WORK REQUIRED
With the pictures omitted, please transcribe exactly the lines beginning at the one that contains "For every named target in this 728×955" and ending with the last line of the records below.

═════ PROVIDED INFORMATION ═════

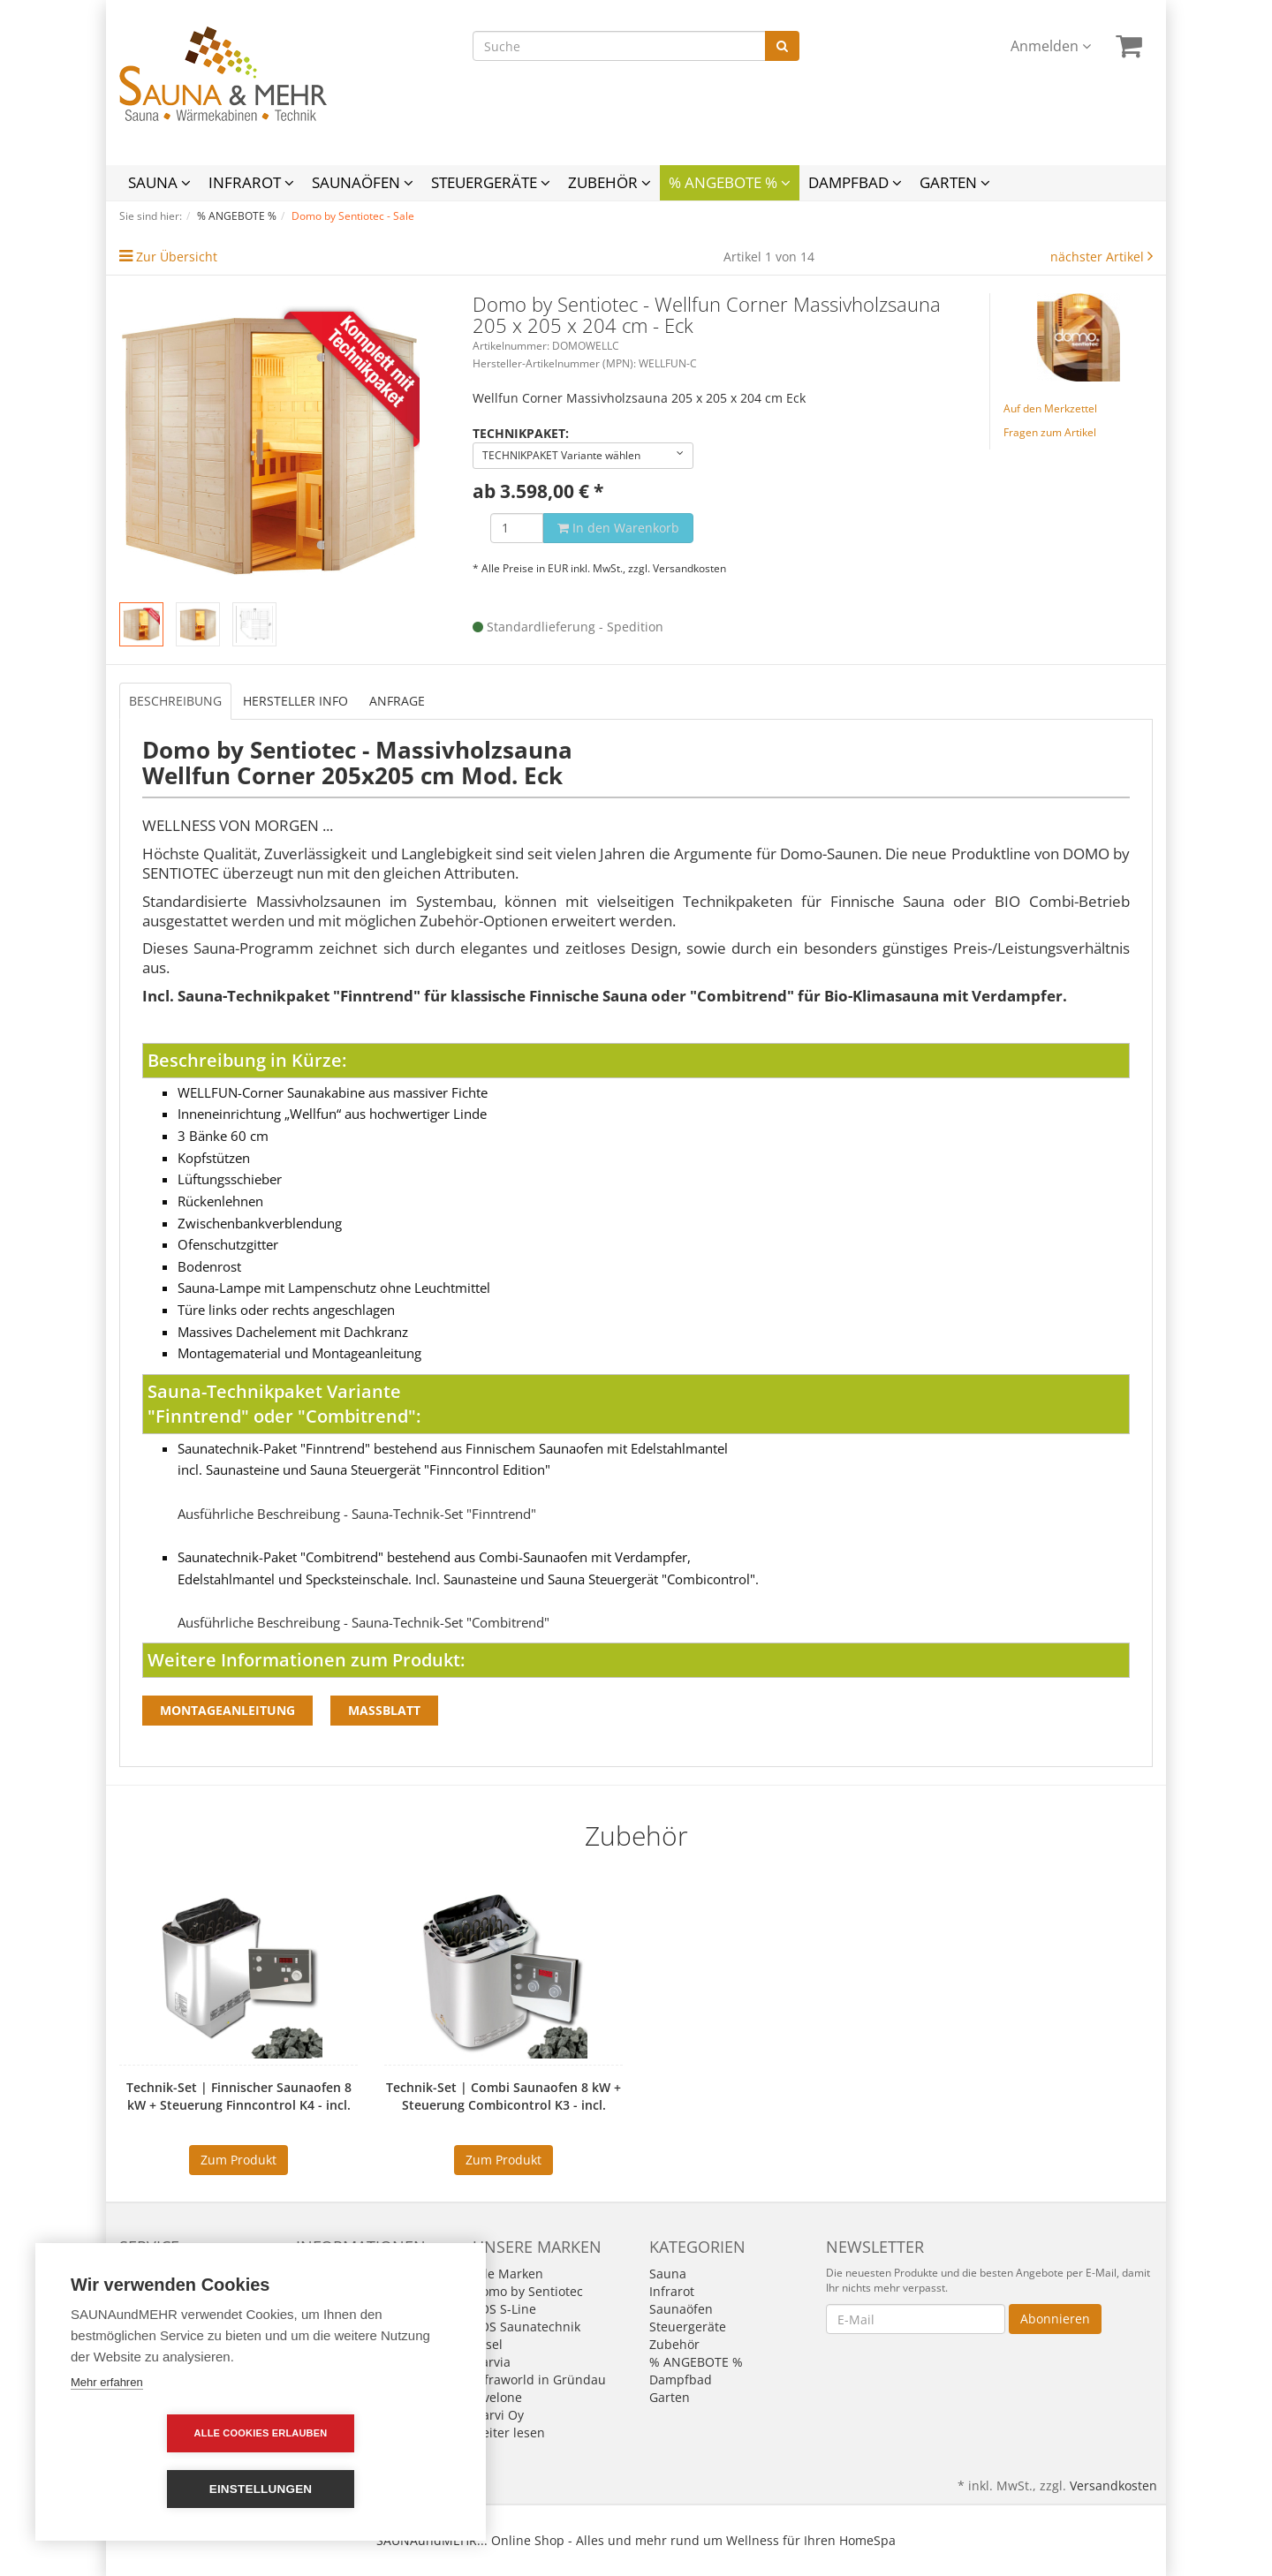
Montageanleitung (227, 1710)
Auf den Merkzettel (1050, 408)
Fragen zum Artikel (1049, 432)
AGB (308, 2291)
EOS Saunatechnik (526, 2326)
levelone (497, 2397)
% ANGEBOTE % (730, 182)
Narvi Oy (498, 2414)
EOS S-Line (504, 2308)
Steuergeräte (490, 182)
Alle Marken (508, 2273)
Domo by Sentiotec (528, 2291)
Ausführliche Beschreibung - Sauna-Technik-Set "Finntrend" (357, 1514)
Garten (955, 182)
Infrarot (251, 182)
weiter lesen (509, 2432)
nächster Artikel (1098, 256)
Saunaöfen (362, 182)
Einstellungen (362, 2489)
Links (134, 2291)
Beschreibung (175, 700)
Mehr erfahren (107, 2437)
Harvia (492, 2361)
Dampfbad (855, 182)
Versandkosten (689, 568)
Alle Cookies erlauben (159, 2488)
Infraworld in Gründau (539, 2379)
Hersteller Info (295, 700)
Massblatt (384, 1710)
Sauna (159, 182)
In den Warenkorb (618, 527)
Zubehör (609, 182)
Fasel (488, 2344)
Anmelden (1051, 46)
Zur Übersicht (176, 256)
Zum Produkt (238, 2159)
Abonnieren (1055, 2318)
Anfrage (397, 700)
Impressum (329, 2273)
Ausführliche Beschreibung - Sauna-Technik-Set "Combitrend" (363, 1622)
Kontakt (141, 2273)
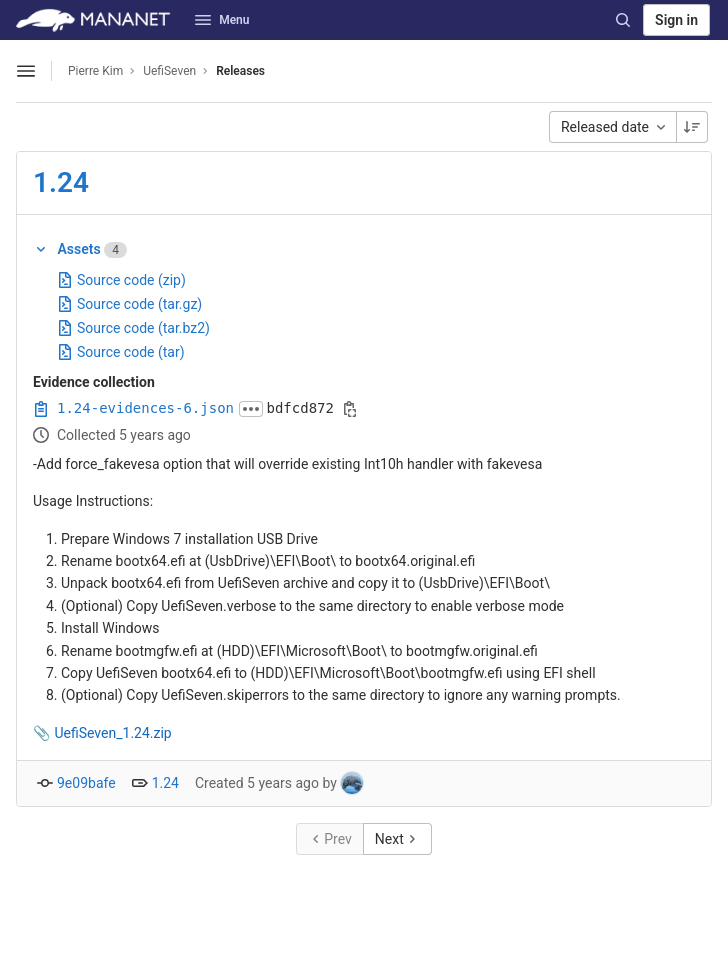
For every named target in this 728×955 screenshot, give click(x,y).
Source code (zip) (121, 280)
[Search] (623, 20)
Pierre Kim (95, 71)
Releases (240, 71)
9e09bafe (86, 783)
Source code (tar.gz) (129, 304)
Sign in (676, 20)
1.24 (61, 182)
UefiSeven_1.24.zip (112, 733)
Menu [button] (222, 20)
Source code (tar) (121, 352)
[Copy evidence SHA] (350, 409)
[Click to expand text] (251, 409)
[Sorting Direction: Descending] (692, 127)
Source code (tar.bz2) (133, 328)
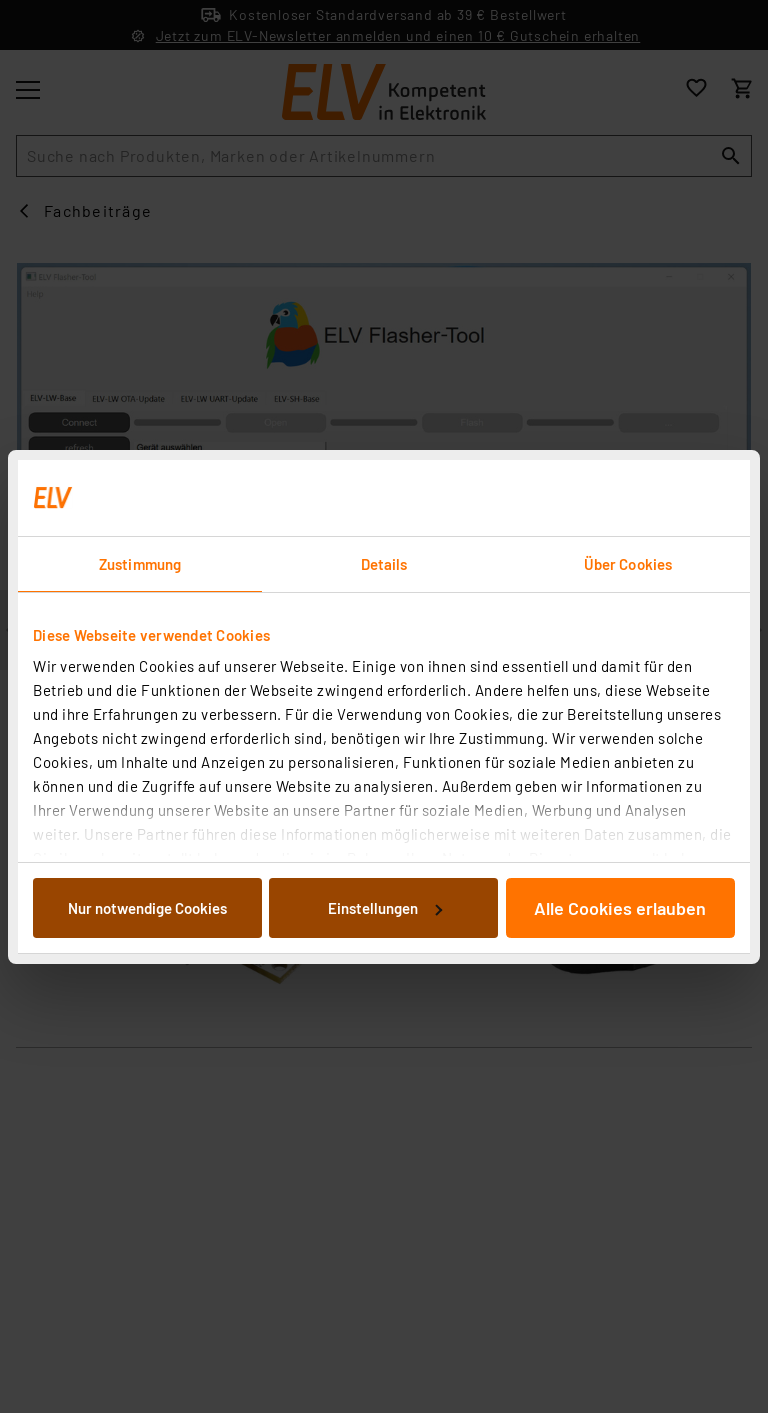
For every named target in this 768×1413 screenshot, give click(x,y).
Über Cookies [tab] (628, 564)
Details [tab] (384, 564)
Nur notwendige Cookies (147, 908)
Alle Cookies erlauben (620, 908)
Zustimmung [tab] (140, 564)
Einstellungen (385, 908)
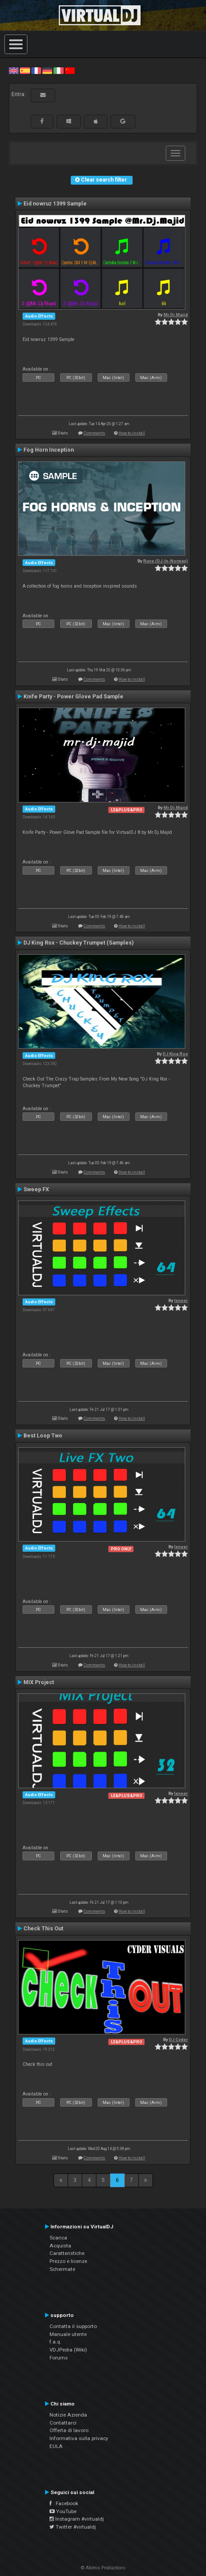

═════

EXERCISE SOLUTION
For every named target in this 728×955 screenshot, give click(x,y).
Source code (zip) (121, 280)
[Search] (623, 20)
Pierre Kim (95, 71)
Releases (240, 71)
9e09bafe (86, 783)
Source code (tar.gz) (129, 304)
Sign in (676, 20)
1.24 (61, 182)
UefiSeven_1.24.zip (112, 733)
Menu [button] (222, 20)
Source code (tar) (121, 352)
[Copy evidence SHA] (350, 409)
[Click to expand text] (251, 409)
[Sorting Direction: Descending] (692, 127)
Source code (tar.bz2) (133, 328)
For every named target in this 768×1413 screenshot, give click(x,y).
Über Cookies [tab] (628, 564)
Details [tab] (384, 564)
Nur notwendige Cookies (147, 908)
Alle Cookies erlauben (620, 908)
Zustimmung [tab] (140, 564)
Einstellungen (385, 908)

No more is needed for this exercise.